May 24, 2011

Bizet: Carmen, complete (CD review)

Victoria de los Angeles, Nicolai Gedda, Janine Micheau, Ernest Blanc; Sir Thomas Beecham, French Radio Chorus and Orchestra. EMI Classics 50999 9 48215 2 9 (3-disc set, plus bonus CD-ROM with libretto and synopsis).

Was there ever a more charming or more well-loved opera than Carmen, by French composer Georges Bizet (1838-1875)? Yet poor Bizet would never live to see just how popular his final completed opera would become, the work seeing a poor opening in the year of the composer's early death.

Today, we have at least a half a dozen great recordings of it from conductors like Karajan (DG and RCA), Bernstein (DG), Solti (Decca), Abbado (DG), Plasson (EMI), Petrie (EMI), Sinopoli (Teldec), and others.

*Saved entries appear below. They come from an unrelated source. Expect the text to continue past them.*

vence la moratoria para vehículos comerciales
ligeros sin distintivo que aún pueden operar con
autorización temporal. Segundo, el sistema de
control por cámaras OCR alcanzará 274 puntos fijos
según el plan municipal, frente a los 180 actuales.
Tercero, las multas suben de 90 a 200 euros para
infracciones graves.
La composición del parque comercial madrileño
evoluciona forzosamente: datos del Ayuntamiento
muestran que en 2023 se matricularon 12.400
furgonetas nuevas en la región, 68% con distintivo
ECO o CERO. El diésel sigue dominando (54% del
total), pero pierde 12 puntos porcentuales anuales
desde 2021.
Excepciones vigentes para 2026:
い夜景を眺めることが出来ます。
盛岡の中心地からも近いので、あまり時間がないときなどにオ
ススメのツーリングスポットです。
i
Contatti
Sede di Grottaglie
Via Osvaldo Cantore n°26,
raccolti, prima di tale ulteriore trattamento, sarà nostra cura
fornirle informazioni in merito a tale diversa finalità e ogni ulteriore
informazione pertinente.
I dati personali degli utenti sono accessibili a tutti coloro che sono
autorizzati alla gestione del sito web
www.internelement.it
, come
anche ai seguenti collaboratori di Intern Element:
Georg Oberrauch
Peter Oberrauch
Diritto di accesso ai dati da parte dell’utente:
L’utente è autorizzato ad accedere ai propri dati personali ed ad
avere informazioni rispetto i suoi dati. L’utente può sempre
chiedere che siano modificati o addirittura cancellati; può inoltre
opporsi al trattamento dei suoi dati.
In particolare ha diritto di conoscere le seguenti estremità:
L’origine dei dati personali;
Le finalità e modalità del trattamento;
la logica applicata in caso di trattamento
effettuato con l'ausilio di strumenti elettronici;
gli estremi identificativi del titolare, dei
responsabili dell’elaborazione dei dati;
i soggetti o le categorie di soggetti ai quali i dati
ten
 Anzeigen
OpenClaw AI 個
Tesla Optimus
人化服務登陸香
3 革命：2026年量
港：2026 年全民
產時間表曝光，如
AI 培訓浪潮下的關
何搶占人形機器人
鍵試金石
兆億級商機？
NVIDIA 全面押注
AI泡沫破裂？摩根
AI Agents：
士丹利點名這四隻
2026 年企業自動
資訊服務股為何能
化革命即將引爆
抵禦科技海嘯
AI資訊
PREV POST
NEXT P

But at the top of my own list of favorites has long been the one under consideration here, with Sir Thomas Beecham and stars Victoria de los Angeles and Nicolai Gedda, recorded over six decades ago and appropriately reissued by EMI yet again in 2011. I believe it marks the set's third time on CD alone, and it can't be enough.

Set in Seville, Spain, during the early nineteenth century, the narrative concerns a beautiful and tempestuous Gypsy girl, Carmen (De los Angeles), who lavishes her affections on a young but naive soldier, Don Jose (Gedda). He becomes so enamoured with Carmen, he spurns his former lover, deserts his regiment, and joins Carmen and a crew of smugglers. When Carmen subsequently rejects him and takes up with a bullfighter, Don Jose becomes so enraged with jealousy, he murders her. After Bizet's death, critics and audiences found enough melodrama in the piece to help transform French opera comique into the emerging Italian realism of Verdi and Puccini.

Beecham establishes his credentials from the outset with an Act I Prelude that is light and charming, appropriate to the romance of the opening scene. When things get serious, Beecham makes the proper adjustments, adding genuine color, texture, and excitement to the story without exaggerating the tempos too much.

De los Angeles has not just an attractive, flexible voice for the role but one that projects unquestionable passion and seduction. If there is any concern with the production, it's that De los Angeles tends to overpower everyone else. Nevertheless, Gedda and the others are more than adequate, if a trifle foursquare compared to the star. Fortunately, Beecham injects such high spirits into the affair that every singer comes away looking good.

Recorded by EMI in the Salle Wagram, Paris, in various sessions between 1958 and 1959, the sonics are as good as or better than anything produced today. The acoustic is spacious, with a fine sense of air around the instruments, a realistic depth to the orchestra, an expansive stereo spread, and plenty of transparency in the midrange. Distant sounds and voices really do sound distant and closer objects closer. It's a lifelike, multidimensional effect. A solid bass, extended highs, and wide dynamics complete the picture; and unlike so many competing versions, this one is neither too close or bright nor too distant or dull. Voices and orchestra appear perfectly balanced, too, so when we first hear the chorus enter, we know we're in for an aural treat.

Incidentally, EMI use the same 2000 remastering for this rerelease that they made for their earlier "Great Recordings of the Century" edition. So if you already own that set, you pretty much own this one. The big difference is that where before EMI included a printed synopsis and libretto, they now offer these items on a separate, bonus CD-ROM. Of course, you must have a CD-ROM drive in your computer and Adobe Acrobat 6.0 or higher to access the contents and a printer to print out the results. I can only guess that it was cheaper for EMI to provide the bonus disc than to print up an entire booklet. I dunno.

JJP

1 comment:

  1. She was a miracle in the role, the only Carmen who encompasses everything
    from the Habanera and Seguidilla, through the seduction to the dark and frightening Card Scene. Her Andalusian inheritance (he uncle Angel, after whom she is partly named) enabled her to go straight into Carmen with complete understanding of Merimme's character, showimg that Carmen is, not remotely coarse and sluttish as in the awful Francesca Zambella Met production. Carmen never goes barefoot and dances with supreme elegance, is gypsy royalty, not a low rent creature of the Seville back alleys.